What you should do ::
Transcribe the records word for word, leaving nothing out.

###

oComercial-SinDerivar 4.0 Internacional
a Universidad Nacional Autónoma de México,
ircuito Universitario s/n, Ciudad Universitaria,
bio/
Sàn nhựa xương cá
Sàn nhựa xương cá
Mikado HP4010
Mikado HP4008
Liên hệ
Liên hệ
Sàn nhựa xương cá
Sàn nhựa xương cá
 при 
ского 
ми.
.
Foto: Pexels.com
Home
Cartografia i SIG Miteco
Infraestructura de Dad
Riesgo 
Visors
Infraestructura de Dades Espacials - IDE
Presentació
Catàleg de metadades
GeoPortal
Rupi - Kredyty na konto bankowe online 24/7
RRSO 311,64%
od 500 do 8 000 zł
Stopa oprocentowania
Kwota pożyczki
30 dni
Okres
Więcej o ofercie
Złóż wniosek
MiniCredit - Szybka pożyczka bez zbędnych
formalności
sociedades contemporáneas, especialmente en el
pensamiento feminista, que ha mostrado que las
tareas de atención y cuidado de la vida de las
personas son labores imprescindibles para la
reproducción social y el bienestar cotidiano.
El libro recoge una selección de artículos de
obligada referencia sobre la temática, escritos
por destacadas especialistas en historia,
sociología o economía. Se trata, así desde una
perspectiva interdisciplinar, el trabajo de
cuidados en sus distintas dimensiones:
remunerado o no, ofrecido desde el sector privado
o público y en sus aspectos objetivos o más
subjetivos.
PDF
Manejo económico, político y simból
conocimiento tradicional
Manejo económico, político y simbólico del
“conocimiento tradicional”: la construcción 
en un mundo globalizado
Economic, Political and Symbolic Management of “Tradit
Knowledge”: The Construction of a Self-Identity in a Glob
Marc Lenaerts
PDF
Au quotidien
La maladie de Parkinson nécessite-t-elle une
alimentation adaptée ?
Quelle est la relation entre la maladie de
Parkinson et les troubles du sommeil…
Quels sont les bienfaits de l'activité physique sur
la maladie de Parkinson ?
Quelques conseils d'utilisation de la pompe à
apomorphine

###

Response to this exercise ::
oComercial-SinDerivar 4.0 Internacional
a Universidad Nacional Autónoma de México,
ircuito Universitario s/n, Ciudad Universitaria,
bio/
Sàn nhựa xương cá
Sàn nhựa xương cá
Mikado HP4010
Mikado HP4008
Liên hệ
Liên hệ
Sàn nhựa xương cá
Sàn nhựa xương cá
 при 
ского 
ми.
.
Foto: Pexels.com
Home
Cartografia i SIG Miteco
Infraestructura de Dad
Riesgo 
Visors
Infraestructura de Dades Espacials - IDE
Presentació
Catàleg de metadades
GeoPortal
Rupi - Kredyty na konto bankowe online 24/7
RRSO 311,64%
od 500 do 8 000 zł
Stopa oprocentowania
Kwota pożyczki
30 dni
Okres
Więcej o ofercie
Złóż wniosek
MiniCredit - Szybka pożyczka bez zbędnych
formalności
sociedades contemporáneas, especialmente en el
pensamiento feminista, que ha mostrado que las
tareas de atención y cuidado de la vida de las
personas son labores imprescindibles para la
reproducción social y el bienestar cotidiano.
El libro recoge una selección de artículos de
obligada referencia sobre la temática, escritos
por destacadas especialistas en historia,
sociología o economía. Se trata, así desde una
perspectiva interdisciplinar, el trabajo de
cuidados en sus distintas dimensiones:
remunerado o no, ofrecido desde el sector privado
o público y en sus aspectos objetivos o más
subjetivos.
PDF
Manejo económico, político y simból
conocimiento tradicional
Manejo económico, político y simbólico del
“conocimiento tradicional”: la construcción 
en un mundo globalizado
Economic, Political and Symbolic Management of “Tradit
Knowledge”: The Construction of a Self-Identity in a Glob
Marc Lenaerts
PDF
Au quotidien
La maladie de Parkinson nécessite-t-elle une
alimentation adaptée ?
Quelle est la relation entre la maladie de
Parkinson et les troubles du sommeil…
Quels sont les bienfaits de l'activité physique sur
la maladie de Parkinson ?
Quelques conseils d'utilisation de la pompe à
apomorphine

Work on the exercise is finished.